Diversity of antibiotic-resistance genes in Canadian isolates of Aeromonas salmonicida subsp. salmonicida: dominance of pSN254b and discovery of pAsa8

Abstract

The bacterium Aeromonas salmonicida subsp. salmonicida is a common pathogen in fish farms worldwide. Since the antibiotic resistance of this bacterial species is on the increase, it is important to have a broader view on this issue. In the present study, we tested the presence of known plasmids conferring multi-drug resistance as well as antibiotic resistance genes by a PCR approach in 100 Canadian A. salmonicida subsp. salmonicida isolates. Our study highlighted the dominance of the conjugative pSN254b plasmid, which confers multi-drug resistance. We also identified a new multi-drug plasmid named pAsa8, which has been characterized by a combination of sequencing technologies (Illumina and Oxford nanopore). This new plasmid harbors a complex class 1 integron similar to the one of the Salmonella genomic island 1 (SGI1) found in Salmonella enterica and Proteus mirabilis. Consequently, in addition to providing an update on the A. salmonicida subsp. salmonicida isolates that are resistant to antibiotics, our data suggest that this bacterium is potentially an important reservoir of drug resistance genes and should consequently be monitored more extensively. In addition, we describe a screening method that has the potential to become a diagnostic tool that is complementary to other methods currently in use.
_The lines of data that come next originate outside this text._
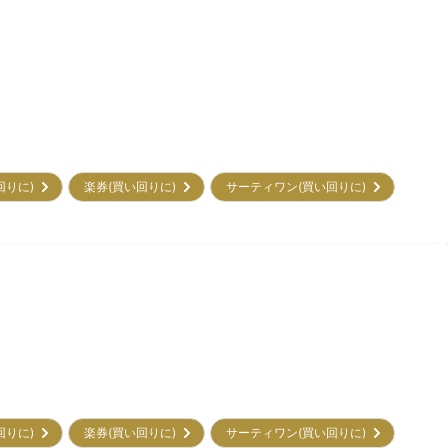
回りに)
楽券(買い回りに)
サーティワン(買い回りに)
回りに)
楽券(買い回りに)
サーティワン(買い回りに)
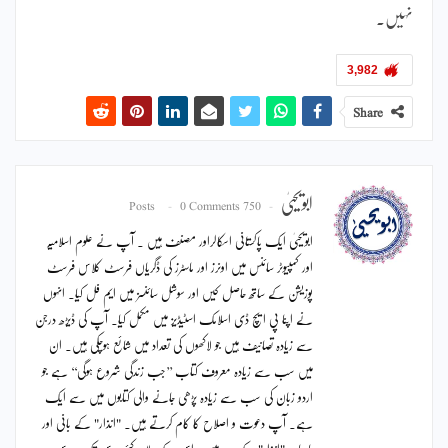
نہیں۔
3,982
Share
ابویحییٰ
0 Comments
750 Posts
ابویحییٰ ایک پاکستانی اسکالراور مصنف ہیں ۔ آپ نے علوم اسلامیہ
اور کمپیوٹر سائنس میں اونرز اور ماسٹرز کی ڈگریاں فرسٹ کلاس فرسٹ
پوزیشن کے ساتھ حاصل کیں اور سوشل سائنسز میں ایم فل کیا۔ انہوں
نے اپنا پی ایچ ڈی اسلامک اسٹیڈیز میں مکمل کیا۔ آپ کی ڈیڑھ درجن
سے زیادہ تصانیف ہیں جو لاکھوں کی تعداد میں شائع ہوچکی ہیں۔ ان
میں سب سے زیادہ معروف کتاب ’’جب زندگی شروع ہوگی‘‘ ہے جو
اردو زبان کی سب سے زیادہ پڑھی جانے والی کتابوں میں سے ایک
ہے۔ آپ دعوت و اصلاح کا کام کرتے ہیں۔ "انذار" کے بانی اور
Figure 1. Putative evolutionary scenario of the multidrug region of pAsa8.

Only the elements involved are shown: the gene umuC of ancestral pAsa8, the genes tnpR and the one encoding for the chemotaxis protein (CP) located on the transposon Tn1721, the insertion sequence IS5 and finally the integron In104-like. Cassettes aadA2 and qacEΔ1 are located within integron 1 of In104 (dashed arrow), and also within integron 2 of In104-like found on pAsa8 (solid line arrow) (isolate M16474-11).

Figure 2. Comparisons of the multi-drug region of pAsa8 with the transposon Tn1721 and the integron In104 found in SGI.

Figure 3

Multiplex PCR targeting genes coding for resistance to chloramphenicol/florfenicol (A), sulfonamides (B), and tetracyclines (C,D). Electrophoresis gels with amplicons generated using DNA isolated from positive controls (A449 + M15879-11 in (A,C), M15879-11 in B, 2009-144K3 + M16474-11 in D) and from a negative control (01-B526). A specific control for A. salmonicida subsp. salmonicida using a primer pair that amplified an element of the prophage 1 was included in each multiplex PCR reaction. The amplicon of this product can be seen at the bottom of each gel (control). (A) The target cat (448 bp) and floR genes (632 bp) and (B) the sul2 (449 bp) and sul1 (550 bp) genes were detected when present. (C) Amplicons for tet(E) (351 bp) and tetA (526 pb). (D) Amplicons for tet(H) (326 bp), tet(G) (460 bp), and tet(C) (629 bp). Water was used as a negative control.

Figure 4. Map of the Quebec showing the regions to which the various isolates were assigned.

Northwest (NW, orange), northeast (NE, purple), southwest (SW, pink), and southeast (SE, green). Most of the fish farms analyzed were less than 200 km from the St. Lawrence River, which crosses the province from west to east. The map has been drawn using Adobe Photoshop CS4 version 11.0.2 (www.adobe.com).